As empresas, por seu lado, têm a “grande vantagem” de receberem acompanhamento na inserção dos novos trabalhadores. “Se são detetados aspetos, quer da dimensão psicológica, quer da dimensão social que é necessário atalhar, então nós estamos em condições de fazer esse acompanhamento”, explicou.
A ministra do Trabalho, Solidariedade e Segurança Social, Ana Mendes Godinho, anunciou na semana passada, no parlamento, que foram celebrados 1.400 contratos de trabalho com cidadãos que se refugiaram em Portugal da guerra na Ucrânia, de onde já fugiram 5,5 milhões de pessoas.
Verba de 50 milhões de euros no OE é insuficiente para apoio
O diretor da Plataforma de Apoio aos Refugiados considerou hoje insuficiente a verba de 50 milhões de euros destinada ao acolhimento de refugiados ucranianos, inscrita no Orçamento do Estado para 2022, e reclamou urgência do acesso a fundos comunitários.
“Não me parece suficiente, tendo em conta a dimensão [do conflito] e o número de refugiados que já acolhemos”, afirmou André Costa Jorge.
Defendendo investimento nas organizações que trabalham no terreno, revelou que estão a ser angariados fundos junto de privados e que num cenário de continuação do fluxo de refugiados o montante em causa em sede de OE fica “aquém das necessidades”.
Num capítulo dedicado às principais medidas de mitigação do choque geopolítico em 2022, o Governo avançou com a verba de 50 milhões de euros para apoio aos refugiados ucranianos, indicando que serão também mobilizados fundos comunitários para esta área, em particular para custos de alojamento.
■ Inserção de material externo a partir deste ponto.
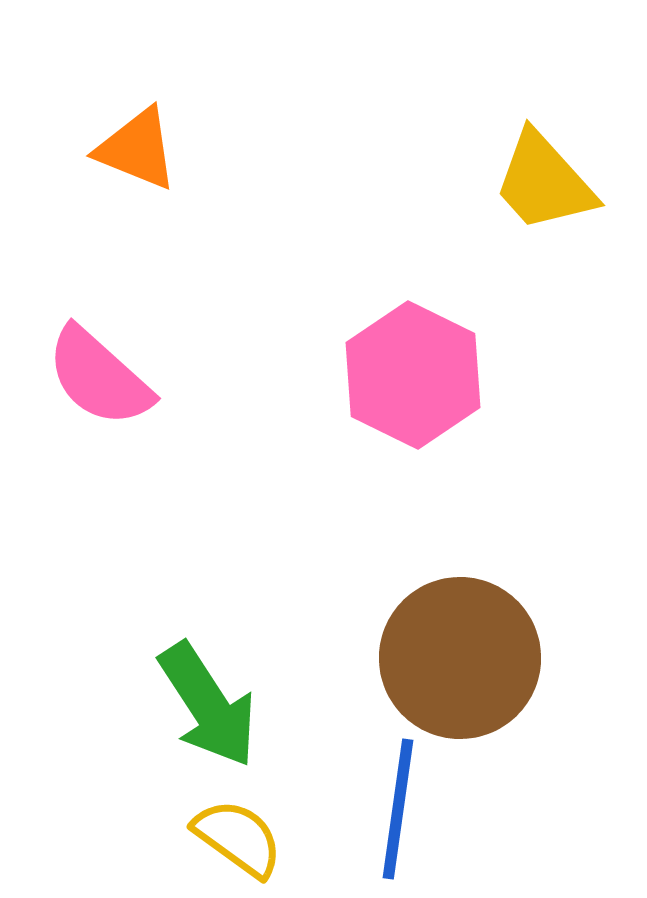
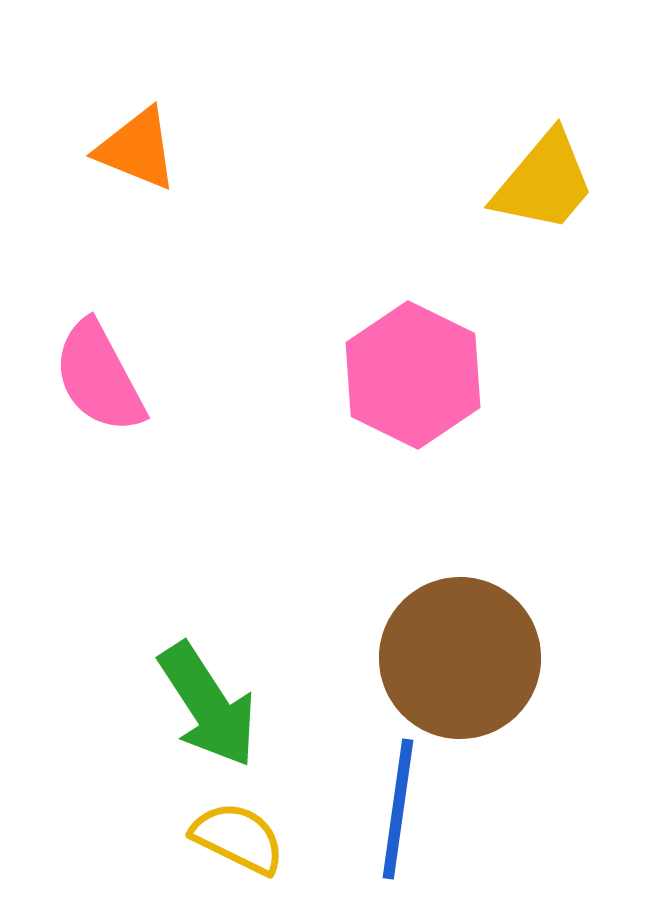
yellow trapezoid: rotated 98 degrees counterclockwise
pink semicircle: rotated 20 degrees clockwise
yellow semicircle: rotated 10 degrees counterclockwise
“Estamos na expectativa de que o novo quadro comunitário possa ficar disponível o mais rapidamente possível. Nós próprios temos também já essa expectativa de podermos apresentar candidaturas a financiamento”, revelou.
“Creio que esta verba inscrita no Orçamento do Estado será para garantir a comparticipação pública nacional nas candidaturas que as organizações do terceiro setor apresentarão”, estimou.
“Se for só esse o montante, para as necessidades, diria que é curto, agora complementado com financiamento europeu, diria que estariam criadas as condições para podermos trabalhar com melhores condições”, indicou o responsável pelas duas organizações humanitárias.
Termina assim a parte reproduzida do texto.